Donner voix au chapitre aux femmes pour les questions relatives à la paix et à la sécurité

En 2000, conscient de la nécessité de ne pas simplement punir les viols commis en temps de guerre, le Conseil de sécurité a pris une nouvelle décision. Le 31 octobre 2000,  il a adopté la résolution 1325, la première résolution votée par le Conseil de sécurité traitant de manière spécifique des conséquences de la guerre sur les femmes, et des contributions des femmes au règlement des conflits et à l’instauration d’une paix durable.

Cette résolution soulignait la responsabilité incombant à tous les Etats de mettre fin à l’impunité et de poursuivre les responsables de génocide, de crimes contre l’humanité et de crimes de guerre,  y compris les crimes de violence sexuelle visant les femmes et les petites filles ;  et d’exclure ces crimes du bénéfice des mesures d’amnistie.

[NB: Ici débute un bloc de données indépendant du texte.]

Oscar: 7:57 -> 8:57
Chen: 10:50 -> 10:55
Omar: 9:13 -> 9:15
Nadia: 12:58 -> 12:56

Elle demandait à tous les acteurs, lorsqu’ils négocient ou appliquent des accords de paix, d’adopter des mesures garantissant la protection et le respect des droits fondamentaux des femmes et des petites filles, en particulier dans les domaines de la constitution, du système électoral, de la police et du système judiciaire;

Grâce en grande partie à la résolution 1325 (2000), des changements se sont également opérés au niveau international : davantage de femmes participent aux missions de maintien de la paix, des règles protègent les communautés locales contre les sévices sexuels commis par des membres des forces de maintien de la paix, des groupes de femmes sont encouragés à participer aux  négociations de paix,  et les programmes de désarmement et de réhabilitation tiennent compte des femmes soldats et des femmes qui accompagnent les combattants.

Mettre fin au viol au niveau national

Si les tribunaux internationaux ont enregistré un certain succès dans leurs poursuites des auteurs de viols commis pendant des conflits,  les tribunaux nationaux des pays où ces crimes ont été perpétrés ont du mal à en faire autant.

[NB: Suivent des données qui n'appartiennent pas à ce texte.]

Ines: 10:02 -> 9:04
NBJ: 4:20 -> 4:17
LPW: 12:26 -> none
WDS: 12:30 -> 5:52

« Un grand nombre de ces crimes restent impunis. La solution consiste à accroître la visibilité de cette question afin que les auteurs de ces crimes soient isolés et que le processus de poursuites  soit amélioré. Nous travaillons avec UNIFEM sur un projet dont l’optique est de mettre fin au silence.  Nous encourageons les faiseurs d’opinions et les dirigeants à s’exprimer contre la violence sexuelle et à dire aux auteurs de ces crimes qu’ils auront des comptes à rendre. »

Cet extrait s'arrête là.